La sécurité est un lent processus d’État, né de son devoir de nous protéger, mais ne saurait être garantie.

 

Imaginer que la sécurité puisse être un droit des citoyens est tout au plus un fantasme d’ancienne garde militaire. Déclarer solennellement les droits fondamentaux au sortir de la deuxième guerre mondiale, puis les traiter entre nations et, enfin, les signer n’ont pas empêché le sang de couler. Malgré tout, ces ratifications offrent à chacune et à chacun d’entre nous, quelque soit son statut et son niveau social, une référence universelle, écrite, enseignée et revendiquée à toute heure.

 

L’application de ces droits est-elle confiée aux États ? Oui. Les États, par les moyens de prévention et d’action, sont bien les gardiens et les détenteurs des Droits humains.

 

La respiration de ces droits est clairement étatique.

L’aspiration, quant à elle, est citoyenne.

 

Respirer, aspirer. Rien de l’un sans l’autre. Veillons donc à ne pas asphyxier ni à hyperventiler notre démocratie.
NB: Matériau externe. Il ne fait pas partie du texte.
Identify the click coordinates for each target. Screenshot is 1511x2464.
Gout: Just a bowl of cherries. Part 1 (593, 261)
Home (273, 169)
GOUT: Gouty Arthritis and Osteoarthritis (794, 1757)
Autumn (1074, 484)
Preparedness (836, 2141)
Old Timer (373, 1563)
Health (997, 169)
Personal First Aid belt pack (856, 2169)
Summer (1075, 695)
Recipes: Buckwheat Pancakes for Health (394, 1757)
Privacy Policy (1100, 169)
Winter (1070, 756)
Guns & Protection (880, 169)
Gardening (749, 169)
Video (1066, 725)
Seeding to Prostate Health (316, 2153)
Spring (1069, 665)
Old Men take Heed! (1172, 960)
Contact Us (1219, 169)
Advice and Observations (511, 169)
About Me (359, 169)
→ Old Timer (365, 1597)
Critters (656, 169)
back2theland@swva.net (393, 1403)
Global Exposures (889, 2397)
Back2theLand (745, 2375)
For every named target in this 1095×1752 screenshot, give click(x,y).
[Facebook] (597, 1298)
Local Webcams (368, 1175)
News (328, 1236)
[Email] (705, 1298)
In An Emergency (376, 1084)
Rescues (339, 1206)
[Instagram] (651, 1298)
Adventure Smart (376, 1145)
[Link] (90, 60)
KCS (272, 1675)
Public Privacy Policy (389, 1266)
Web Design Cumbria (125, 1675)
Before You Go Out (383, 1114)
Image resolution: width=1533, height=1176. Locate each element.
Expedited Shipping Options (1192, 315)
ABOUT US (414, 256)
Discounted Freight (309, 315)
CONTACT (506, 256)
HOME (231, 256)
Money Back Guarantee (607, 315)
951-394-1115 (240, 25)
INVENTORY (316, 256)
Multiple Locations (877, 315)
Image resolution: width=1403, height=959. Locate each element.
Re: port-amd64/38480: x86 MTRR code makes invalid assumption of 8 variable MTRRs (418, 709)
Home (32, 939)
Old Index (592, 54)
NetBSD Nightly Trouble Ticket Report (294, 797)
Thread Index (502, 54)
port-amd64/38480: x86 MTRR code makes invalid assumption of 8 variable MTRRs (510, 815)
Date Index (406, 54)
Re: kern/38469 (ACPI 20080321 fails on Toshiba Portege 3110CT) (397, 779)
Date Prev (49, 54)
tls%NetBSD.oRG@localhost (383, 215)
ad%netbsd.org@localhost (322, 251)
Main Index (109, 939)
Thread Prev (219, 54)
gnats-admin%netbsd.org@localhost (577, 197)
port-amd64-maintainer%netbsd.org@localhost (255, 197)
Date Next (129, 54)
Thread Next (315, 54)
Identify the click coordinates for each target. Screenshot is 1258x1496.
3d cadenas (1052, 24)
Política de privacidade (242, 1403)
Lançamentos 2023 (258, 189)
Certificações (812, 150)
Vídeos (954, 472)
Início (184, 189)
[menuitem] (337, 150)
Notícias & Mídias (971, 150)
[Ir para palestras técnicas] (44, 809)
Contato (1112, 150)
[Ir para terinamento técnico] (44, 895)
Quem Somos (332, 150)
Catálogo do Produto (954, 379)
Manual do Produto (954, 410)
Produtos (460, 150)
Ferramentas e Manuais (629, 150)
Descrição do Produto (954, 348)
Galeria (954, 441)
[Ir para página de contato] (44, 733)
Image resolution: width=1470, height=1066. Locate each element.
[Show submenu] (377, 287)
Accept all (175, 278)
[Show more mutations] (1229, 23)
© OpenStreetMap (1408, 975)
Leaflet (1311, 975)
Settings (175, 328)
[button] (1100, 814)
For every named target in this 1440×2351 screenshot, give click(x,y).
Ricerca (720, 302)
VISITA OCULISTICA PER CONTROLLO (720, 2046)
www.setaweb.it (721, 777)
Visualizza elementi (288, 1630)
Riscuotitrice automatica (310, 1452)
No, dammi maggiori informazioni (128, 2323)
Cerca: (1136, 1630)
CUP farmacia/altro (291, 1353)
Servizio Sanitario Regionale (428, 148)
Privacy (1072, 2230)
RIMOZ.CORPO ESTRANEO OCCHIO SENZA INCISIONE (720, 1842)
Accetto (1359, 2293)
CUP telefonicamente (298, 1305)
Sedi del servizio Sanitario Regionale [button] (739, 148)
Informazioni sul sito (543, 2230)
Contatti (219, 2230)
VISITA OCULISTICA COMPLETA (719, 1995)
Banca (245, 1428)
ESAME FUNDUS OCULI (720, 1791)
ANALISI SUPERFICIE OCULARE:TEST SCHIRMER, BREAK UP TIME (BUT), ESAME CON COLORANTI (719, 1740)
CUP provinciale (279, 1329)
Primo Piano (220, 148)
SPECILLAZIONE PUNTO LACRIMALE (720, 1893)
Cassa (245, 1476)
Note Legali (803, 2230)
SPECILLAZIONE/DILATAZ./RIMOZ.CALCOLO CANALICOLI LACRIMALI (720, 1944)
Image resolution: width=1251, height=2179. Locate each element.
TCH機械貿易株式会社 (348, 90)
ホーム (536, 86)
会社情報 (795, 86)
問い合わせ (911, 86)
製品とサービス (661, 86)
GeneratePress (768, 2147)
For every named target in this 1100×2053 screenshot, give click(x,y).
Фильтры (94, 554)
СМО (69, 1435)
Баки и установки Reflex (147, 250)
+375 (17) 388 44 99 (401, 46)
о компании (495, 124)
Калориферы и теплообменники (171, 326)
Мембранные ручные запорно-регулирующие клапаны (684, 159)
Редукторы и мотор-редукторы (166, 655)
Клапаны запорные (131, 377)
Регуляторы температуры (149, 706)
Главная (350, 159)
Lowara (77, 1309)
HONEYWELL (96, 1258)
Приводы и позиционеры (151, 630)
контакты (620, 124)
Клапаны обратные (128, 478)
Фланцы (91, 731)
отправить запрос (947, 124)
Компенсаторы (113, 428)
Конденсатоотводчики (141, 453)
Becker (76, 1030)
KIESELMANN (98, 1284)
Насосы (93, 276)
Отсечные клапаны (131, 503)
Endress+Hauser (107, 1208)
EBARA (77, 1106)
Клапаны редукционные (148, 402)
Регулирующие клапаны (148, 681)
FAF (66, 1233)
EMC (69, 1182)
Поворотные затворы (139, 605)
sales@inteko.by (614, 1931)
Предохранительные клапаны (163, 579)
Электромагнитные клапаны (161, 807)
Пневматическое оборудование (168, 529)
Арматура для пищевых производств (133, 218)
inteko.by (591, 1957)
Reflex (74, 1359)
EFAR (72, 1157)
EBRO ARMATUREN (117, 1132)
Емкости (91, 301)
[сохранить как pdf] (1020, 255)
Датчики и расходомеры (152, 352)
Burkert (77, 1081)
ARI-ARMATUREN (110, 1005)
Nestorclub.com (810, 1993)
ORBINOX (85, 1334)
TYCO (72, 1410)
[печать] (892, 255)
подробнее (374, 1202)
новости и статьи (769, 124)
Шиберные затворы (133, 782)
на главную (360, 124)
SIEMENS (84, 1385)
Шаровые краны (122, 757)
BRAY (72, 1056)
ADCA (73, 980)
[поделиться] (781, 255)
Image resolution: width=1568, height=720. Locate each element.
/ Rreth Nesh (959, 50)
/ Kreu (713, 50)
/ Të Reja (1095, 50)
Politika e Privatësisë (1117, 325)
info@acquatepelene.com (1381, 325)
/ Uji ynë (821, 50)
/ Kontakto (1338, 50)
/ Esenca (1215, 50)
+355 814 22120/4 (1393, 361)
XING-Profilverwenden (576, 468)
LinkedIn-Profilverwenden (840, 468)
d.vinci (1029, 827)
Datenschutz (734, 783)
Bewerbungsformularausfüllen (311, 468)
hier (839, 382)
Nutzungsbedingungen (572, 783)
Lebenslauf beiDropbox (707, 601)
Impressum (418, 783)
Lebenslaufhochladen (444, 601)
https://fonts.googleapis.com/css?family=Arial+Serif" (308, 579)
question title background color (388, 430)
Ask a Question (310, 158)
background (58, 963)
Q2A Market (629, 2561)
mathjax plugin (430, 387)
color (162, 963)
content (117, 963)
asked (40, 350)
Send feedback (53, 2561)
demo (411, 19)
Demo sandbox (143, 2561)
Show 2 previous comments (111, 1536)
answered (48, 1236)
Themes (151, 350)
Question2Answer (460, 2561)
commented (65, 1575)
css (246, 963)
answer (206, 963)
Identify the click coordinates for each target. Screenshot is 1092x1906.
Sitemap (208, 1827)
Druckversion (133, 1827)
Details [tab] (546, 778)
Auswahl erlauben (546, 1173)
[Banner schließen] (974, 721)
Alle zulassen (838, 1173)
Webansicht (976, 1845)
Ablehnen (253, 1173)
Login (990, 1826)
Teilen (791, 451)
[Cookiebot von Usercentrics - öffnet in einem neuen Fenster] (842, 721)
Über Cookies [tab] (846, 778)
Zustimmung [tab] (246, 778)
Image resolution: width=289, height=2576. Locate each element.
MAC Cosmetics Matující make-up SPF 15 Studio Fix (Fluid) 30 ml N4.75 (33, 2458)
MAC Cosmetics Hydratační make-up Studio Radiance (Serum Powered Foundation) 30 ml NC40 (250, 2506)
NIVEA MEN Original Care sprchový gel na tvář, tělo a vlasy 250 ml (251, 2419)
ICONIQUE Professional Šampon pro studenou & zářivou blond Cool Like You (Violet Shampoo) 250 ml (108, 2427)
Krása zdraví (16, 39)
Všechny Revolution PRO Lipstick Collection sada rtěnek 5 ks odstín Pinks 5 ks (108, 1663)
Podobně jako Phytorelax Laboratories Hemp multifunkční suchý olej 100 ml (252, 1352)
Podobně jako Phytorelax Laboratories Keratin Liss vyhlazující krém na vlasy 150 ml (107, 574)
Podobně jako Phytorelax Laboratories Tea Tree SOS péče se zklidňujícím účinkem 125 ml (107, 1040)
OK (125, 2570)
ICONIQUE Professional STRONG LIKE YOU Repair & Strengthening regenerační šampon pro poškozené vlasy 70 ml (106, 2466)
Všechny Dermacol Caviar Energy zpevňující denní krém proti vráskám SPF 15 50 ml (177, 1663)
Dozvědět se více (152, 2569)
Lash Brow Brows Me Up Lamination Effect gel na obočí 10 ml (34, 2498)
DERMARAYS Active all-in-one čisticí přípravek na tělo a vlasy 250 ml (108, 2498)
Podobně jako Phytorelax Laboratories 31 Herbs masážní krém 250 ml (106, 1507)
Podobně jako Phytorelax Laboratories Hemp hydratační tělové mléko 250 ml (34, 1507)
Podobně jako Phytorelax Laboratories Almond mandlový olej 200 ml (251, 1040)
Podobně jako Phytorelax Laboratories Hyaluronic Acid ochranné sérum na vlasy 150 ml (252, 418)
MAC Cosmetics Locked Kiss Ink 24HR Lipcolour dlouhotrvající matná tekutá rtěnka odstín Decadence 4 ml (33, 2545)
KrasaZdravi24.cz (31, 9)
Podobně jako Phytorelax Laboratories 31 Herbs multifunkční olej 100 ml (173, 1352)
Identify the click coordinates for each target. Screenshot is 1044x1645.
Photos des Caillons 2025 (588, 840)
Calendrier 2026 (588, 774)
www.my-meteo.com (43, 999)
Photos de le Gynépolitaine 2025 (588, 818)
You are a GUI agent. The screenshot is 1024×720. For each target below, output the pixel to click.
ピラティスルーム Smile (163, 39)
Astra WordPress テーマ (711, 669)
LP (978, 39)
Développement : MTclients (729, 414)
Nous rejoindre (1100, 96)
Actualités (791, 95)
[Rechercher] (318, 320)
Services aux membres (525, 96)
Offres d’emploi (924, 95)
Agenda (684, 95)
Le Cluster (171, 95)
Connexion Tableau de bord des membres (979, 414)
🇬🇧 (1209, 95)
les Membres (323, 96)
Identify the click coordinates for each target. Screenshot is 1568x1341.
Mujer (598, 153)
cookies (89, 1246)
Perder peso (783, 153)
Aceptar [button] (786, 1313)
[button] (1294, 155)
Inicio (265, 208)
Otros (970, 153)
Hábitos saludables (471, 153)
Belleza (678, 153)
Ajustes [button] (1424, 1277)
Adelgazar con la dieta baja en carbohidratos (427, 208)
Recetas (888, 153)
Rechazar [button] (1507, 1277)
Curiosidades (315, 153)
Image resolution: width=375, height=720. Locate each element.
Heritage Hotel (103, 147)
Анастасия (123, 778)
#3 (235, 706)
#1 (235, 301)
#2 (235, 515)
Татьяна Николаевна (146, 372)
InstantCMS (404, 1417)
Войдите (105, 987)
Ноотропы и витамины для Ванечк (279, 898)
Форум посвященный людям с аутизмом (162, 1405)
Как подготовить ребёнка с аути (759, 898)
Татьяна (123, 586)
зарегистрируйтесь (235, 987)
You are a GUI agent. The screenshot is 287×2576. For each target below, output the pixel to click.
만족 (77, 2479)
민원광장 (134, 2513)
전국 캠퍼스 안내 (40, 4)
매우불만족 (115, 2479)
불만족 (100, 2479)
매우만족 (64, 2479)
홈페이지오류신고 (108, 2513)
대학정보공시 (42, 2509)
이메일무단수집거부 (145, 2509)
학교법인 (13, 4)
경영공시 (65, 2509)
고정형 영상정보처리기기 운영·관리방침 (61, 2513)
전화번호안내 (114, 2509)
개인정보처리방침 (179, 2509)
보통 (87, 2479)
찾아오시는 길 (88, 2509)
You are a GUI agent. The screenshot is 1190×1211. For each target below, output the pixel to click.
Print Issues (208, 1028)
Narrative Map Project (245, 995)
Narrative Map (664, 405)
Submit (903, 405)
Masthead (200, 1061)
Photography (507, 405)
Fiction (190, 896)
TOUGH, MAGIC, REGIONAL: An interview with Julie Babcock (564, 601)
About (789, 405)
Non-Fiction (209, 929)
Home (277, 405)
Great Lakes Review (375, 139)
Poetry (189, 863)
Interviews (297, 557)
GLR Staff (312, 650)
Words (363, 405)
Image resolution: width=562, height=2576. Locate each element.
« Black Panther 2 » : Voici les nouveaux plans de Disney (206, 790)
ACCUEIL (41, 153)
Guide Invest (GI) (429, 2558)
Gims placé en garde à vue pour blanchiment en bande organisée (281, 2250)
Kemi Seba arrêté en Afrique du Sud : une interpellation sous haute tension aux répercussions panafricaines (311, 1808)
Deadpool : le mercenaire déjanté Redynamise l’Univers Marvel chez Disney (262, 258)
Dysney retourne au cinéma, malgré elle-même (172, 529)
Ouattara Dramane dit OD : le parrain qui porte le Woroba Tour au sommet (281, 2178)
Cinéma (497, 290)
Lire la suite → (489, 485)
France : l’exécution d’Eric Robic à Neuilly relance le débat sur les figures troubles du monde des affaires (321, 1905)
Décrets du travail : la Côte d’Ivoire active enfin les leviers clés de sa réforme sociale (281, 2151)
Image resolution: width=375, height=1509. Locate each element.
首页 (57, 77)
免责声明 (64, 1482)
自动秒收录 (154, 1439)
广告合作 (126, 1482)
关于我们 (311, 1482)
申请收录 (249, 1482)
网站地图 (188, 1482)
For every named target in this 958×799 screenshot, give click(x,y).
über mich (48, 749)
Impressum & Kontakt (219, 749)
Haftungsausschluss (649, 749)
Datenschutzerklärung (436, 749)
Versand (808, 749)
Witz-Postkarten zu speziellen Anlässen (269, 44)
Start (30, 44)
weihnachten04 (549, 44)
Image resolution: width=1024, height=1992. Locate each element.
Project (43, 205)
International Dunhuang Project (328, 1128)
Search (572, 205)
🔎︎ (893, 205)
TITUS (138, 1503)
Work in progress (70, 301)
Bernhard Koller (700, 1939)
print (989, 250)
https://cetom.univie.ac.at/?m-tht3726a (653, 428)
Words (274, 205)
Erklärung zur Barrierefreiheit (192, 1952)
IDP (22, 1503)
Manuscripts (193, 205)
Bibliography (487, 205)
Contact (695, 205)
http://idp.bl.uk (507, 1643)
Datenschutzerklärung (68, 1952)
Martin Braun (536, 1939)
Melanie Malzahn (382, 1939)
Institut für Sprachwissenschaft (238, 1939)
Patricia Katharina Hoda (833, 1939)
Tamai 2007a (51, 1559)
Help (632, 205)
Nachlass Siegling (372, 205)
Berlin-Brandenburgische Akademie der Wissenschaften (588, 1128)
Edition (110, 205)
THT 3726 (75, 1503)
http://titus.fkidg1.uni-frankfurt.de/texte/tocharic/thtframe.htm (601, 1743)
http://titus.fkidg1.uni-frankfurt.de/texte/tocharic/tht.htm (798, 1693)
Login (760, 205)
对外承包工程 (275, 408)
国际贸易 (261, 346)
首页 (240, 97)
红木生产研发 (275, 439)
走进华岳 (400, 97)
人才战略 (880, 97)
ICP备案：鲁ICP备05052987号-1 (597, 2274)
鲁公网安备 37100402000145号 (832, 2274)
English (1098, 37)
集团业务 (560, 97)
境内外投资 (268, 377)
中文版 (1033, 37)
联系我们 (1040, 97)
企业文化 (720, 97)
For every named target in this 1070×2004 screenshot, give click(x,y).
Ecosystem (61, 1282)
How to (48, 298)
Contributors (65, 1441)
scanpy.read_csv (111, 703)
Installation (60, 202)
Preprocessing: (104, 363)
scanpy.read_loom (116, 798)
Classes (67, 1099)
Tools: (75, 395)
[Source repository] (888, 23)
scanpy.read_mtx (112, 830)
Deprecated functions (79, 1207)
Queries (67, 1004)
Maintenir son souffle, comme celui permettant à tout citoyen de recourir auprès de la Cour européenne des Droits de l’Homme contre son propre État. Ainsi, les Droits de l’Homme équilibrent le rapport des forces entre la personne et l’État.

 

Les Droits humains fondamentaux nous protègent mais ne nous épargnent pas. Ils n’ont pas la faculté de prolonger biologiquement nos vies ni d’empêcher des catastrophes naturelles de s’abattre sur nous et encore moins de nous contraindre à vivre sous cloche, à l’abri hypothétique de toute insécurité.

 

L’État ne peut pas mettre sous cloche protectrice ses citoyens et ses résidents sans corrompre son intrinsèque légitimité.

 

Eriger la sécurité en un droit présente un autre danger pour l’État : celui de produire du résultat coûte que coûte en abusant de son pouvoir. En effet, dans l’échelle de gravité des fléaux qui affectent notre humanité, la torture institutionnelle commise par des représentants d’État occupe le plus terrible des rangs. Les actes cruels, inhumains et dégradants défigurent nos semblables et l’humanité à laquelle nous appartenons. C’est pourquoi les tortionnaires (militaires et policiers) que j’ai rencontrés se sont autodétruits. Ils se sont enchaînés à leurs victimes dans les traumas de l’innommable, parfois jusqu’au suicide. Ceux-ci me confiaient souvent n’avoir pu déceler le piège qui s’était refermé sur eux. Celui qui produit l’étrange illusion de pouvoir sécuriser le monde à sa façon. Un monde apparemment sûr, mais qui, dans les situations ultra-sécurisées pour ne pas dire totalitaires, engendre en son sein des monstres inhumains, incontrôlables. L’État a beaucoup à faire pour prévenir et évaluer le comportement et les gestes de ses agents de sanction. Il ne peut pas se prémunir contre tous les dangers exogènes, volontaires ou non. L’État peut se défendre ou plutôt appeler à se défendre par nos engagements spontanés et notre ultime mobilisation militaire mais ne peut pas éviter que le malheur ne s’abatte sur lui, donc… sur nous.
La sécurité est un moyen. Et, dans les cas privés de sinistres, les dédommagements s’achètent avec un contrat privé appelé « police » – ça ne s’invente pas – d’assurance. Quelqu’un peut-il m’expliquer comment garantir le droit à la sécurité des membres d’une collectivité ? Sécuriser l’individu contre qui, contre quoi ? Contre un déchaînement meurtrier de la nature ? Contre les actes terroristes ? Lesquels ? Ceux opérés insidieusement par un membre de son pays, de sa communauté, de son quartier, de sa famille ?

 

La promesse d’un monde sécure ferait le jeu d’une idéologie surpuissante et déshumanisante. Le devoir et la conscience civiques des individus, citoyens ou pas, appellent, quant à eux, un vrai droit.

 

Un droit qui se gagne dès l’entrée en scolarité obligatoire : l’éducation !

 

Une éducation qui nous apprend à vivre ensemble, en toute égalité, avec auto-critique, multi-culturalité, transparence historique et ouverture sur le monde…

C’est, sans nul doute, bien ce droit qui nous permet(-tra ?) de cultiver le meilleur antidote contre les fanatismes, religieux y compris.

 

 

Mathieu Thauvin
Mathieu Thauvin

Paris, l’état d’urgence

Contenir mon émotion et en même temps ne pas me taire telles furent les tensions de mon dilemme le long… de ce long weekend… rien qui ne soit comparable aux souffrances des victimes et de leurs proches.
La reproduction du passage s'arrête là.